Kael knelt beside her burshing her hair back.
“The goddess made of stars. She… knew me.” Her hand trembled in Valea’s grip. “She said I was called.”
Kael swallowed hard, shadows whispering around his throat.
Valea let go gently, allowing Kael to slide his arms around the girl who had become the axis of his every thought.
“She showed me… the Veil,” Maris murmured. “It’s fraying. Tearing. It holds back something… monstrous. And I—”
Her voice broke. Her whole frame did, curling in on itself.
“I think I’m what’s meant to mend it. Or destroy it.”
Kael’s jaw flexed.
Eiren’s blessing and now it pulsed beneath the skin of this breakable —stubborn girl who had once sewn patches onto noblemen’s coats.
Valea stood, face unreadable. “I’ve already sent for Aldwyn. He’ll help us decipher what she saw.”
Kael barely heard her.
Maris was burning in his arms not with fever, but power. Something sacred. Something blasphemous. A mortal girl kissed by a vanished goddess.
He pressed his lips to her hairline and held her tighter.
And in the quiet between heartbeats, he realized something bone-deep:
The goddess had given him a weapon. Or perhaps a warning.
Either way, he would not let her go. Not now. Not ever.
Chapter twenty-seven
Power and Promise
-Kael-
She was taller.
It was the first thing he noticed as he followed her into their chambers, an imperceptible shift to any outsider, but not to him. Not when he had memorized the curve of her shoulders — the slope of her spine. The smallness of her, once so human and fragile.

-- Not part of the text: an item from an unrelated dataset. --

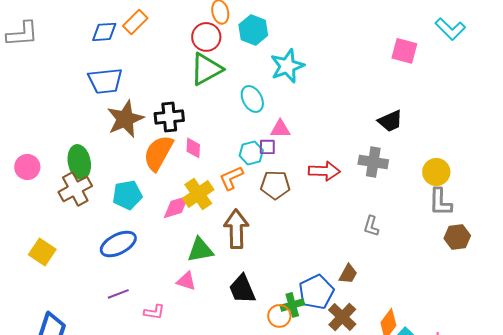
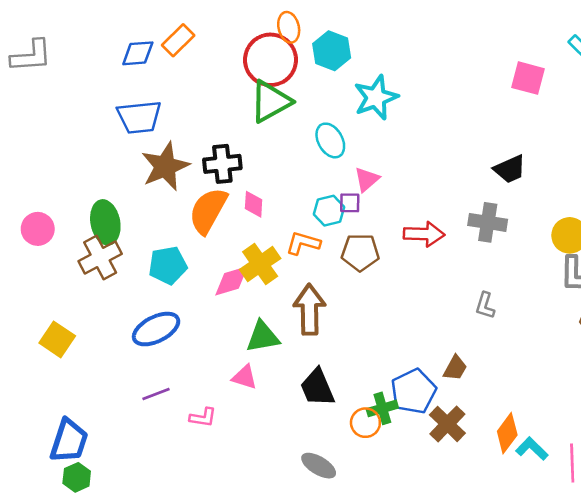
red circle: (206, 37) -> (270, 60), size x1.4
pink triangle: (280, 129) -> (367, 179), turned -40
orange L-shape: (231, 178) -> (303, 243), turned 40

Now… she moved like something reborn.
Not quite Nightbound. Not quite mortal. But something that hummed in a new way .
He watched from the doorway, silent, unseen. The wraiths stood at either side of the threshold, unusually still, as if they too sensed something new inside her. A presence. A shift.
Maris stood before the hearth in a soft robe, her skin glowing faintly in the low firelight. Hair unbound. The starlight in her eyes, those pale green irises with silver bursts flickered brighter— as if the galaxies were waking up behind them.
He swallowed hard.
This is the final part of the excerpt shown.